One cause of plagiocephaly is craniosynostosis, which is premature fusion of the cranial sutures—the adaptive fibrous joints between the bones of the skull. The resulting abnormal skull shape is usually an isolated anomaly but it may be associated with a craniofacial syndrome such as that of Crouzon or Apert. The skull shape is predictable from the suture or sutures involved. Premature fusion of the lambdoid sutures, which separate the occipital from the parietal bones bilaterally, may cause occipital plagiocephaly.
Premature lambdoidal fusion is nevertheless rare.2 3 The apparently increasing incidence of babies presenting with occipital flattening, either unilaterally or bilaterally, has coincided with current advice to nurse infants in a supine position to combat cot death.4 This phenomenon represents postural, or deformational, plagiocephaly, resulting from unrelieved pressure on the occiput. Asymmetrical influences on the skull base caused by torticollis or cervical spine anomaly may have a similar effect.
In reviewing 75 children presenting consecutively with occipital plagiocephaly to the supraregional craniofacial centre at Great Ormond Street Hospital for Children we have identified some characteristic features of the course of this “epidemic.” Two thirds of the infants and children were boys; two thirds presented with a right sided unilateral flattening; and in two thirds this asymmetry had started some time after birth, progressed until around the age of 6 months, and remained stable thereafter. Half the group showed asymmetry of head turning. The delayed presentation and consistent history of asymmetrical head turning is not characteristic of lambdoid synostosis, in which the head shape is abnormal from birth. Postural plagiocephaly, related to the deformational asymmetry of head turning, is a far more likely cause.
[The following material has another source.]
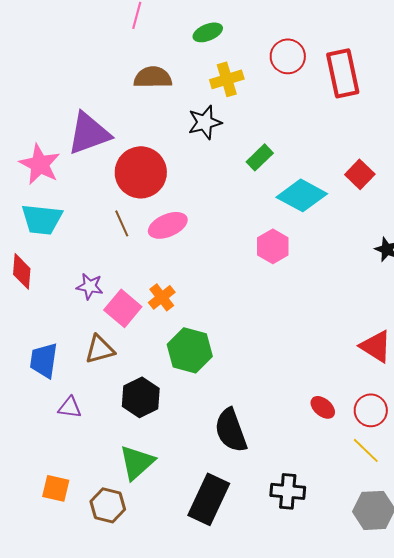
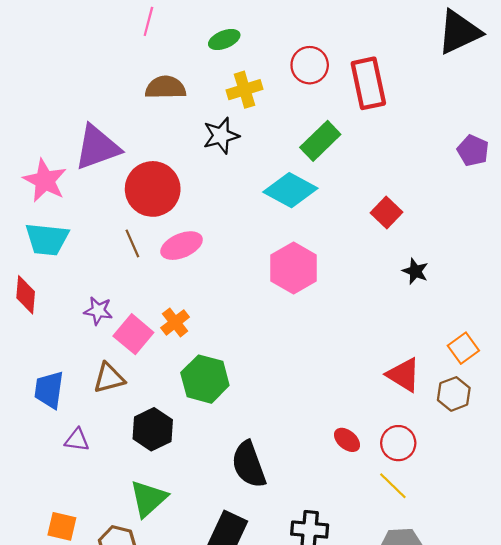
green rectangle: (260, 157) -> (320, 141), moved, size x1.4
red square: (360, 174) -> (387, 212), moved
cyan diamond: (302, 195) -> (290, 190), moved
pink hexagon: (273, 246) -> (294, 268), size x1.4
Postural plagiocephaly and true lambdoidal synostosis can be distinguished by clinical examination and confirmed by routine radiological investigation.2 Lambdoid synostosis produces a unilateral occipitoparietal flattening when viewed from behind. The territory of the lambdoid suture presents as a palpable bony ridge, with a bony prominence at the skull base behind the ear on that side, which is displaced inferiorly and posteriorly. The skull base thus seems to tilt to the affected side, giving the head a parallogram shape when viewed from behind. Although the postural group also displays unilateral occipitoparietal flattening, there is no palpable bony ridge of sutural fusion and no bony prominence at the skull base behind the ears, which are level. The ear on the flat side is displaced anteriorly rather than posteriorly and often folded forward. The skull base has no tilt, and therefore the head does not appear as a parallelogram from behind. True lambdoid synostosis is readily distinguishable radiologically, appearing sclerotic on plain radiography and obliterated by bone on computed tomography. The suture remains radiologically open in the postural group.
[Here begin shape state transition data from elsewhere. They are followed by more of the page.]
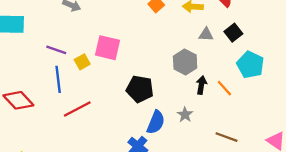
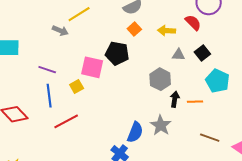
yellow square: (82, 62) -> (77, 87), moved
orange line: (224, 88) -> (195, 102), turned -49
black pentagon: (140, 89) -> (117, 53), moved
gray star: (185, 115) -> (161, 125), size x1.5
brown line: (226, 137) -> (210, 138), moved

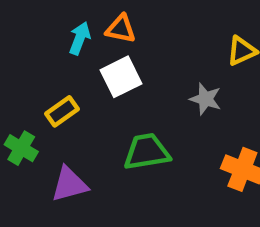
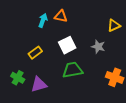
white square: (121, 77) -> (67, 45), moved
green cross: (21, 148) -> (18, 78), moved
Why is it important to distinguish the synostotic from the deformational? Clearly the course of the two conditions is different, and this directly affects clinical management. True synostosis is likely to have been present from birth, is progressive, and is unlikely to improve spontaneously. It confers the risk that intracranial pressure may be raised, although this occurs in less than 10% of cases when only a single suture is implicated.5 Postural plagiocephaly, however, confers no risk of intracranial pressure disturbance, and in over 70% of our series the skull shape improved spontaneously. As the child matures and head control improves, the plasticity of the skull base initially allows the deformity to stabilise and then gradually improve. As scalp hair grows the cosmetic deformity becomes less noticeable. The spontaneous improvement may be encouraged by regular changes in sleeping position, perhaps helped by orthotics.6 In severe cases surgical correction may be proposed, but parents should be aware that this would be a cosmetic procedure and not without risk in view of the proximity of the posterior dural venous sinuses.
Thus in most children presenting with an occipital plagiocephaly there will be no craniosynostosis, and even when there is, functional impairment is unlikely. Distinguishing between craniosynostotic and positional plagiocephaly is, however, very important, as surgical intervention for cosmesis is only rarely indicated.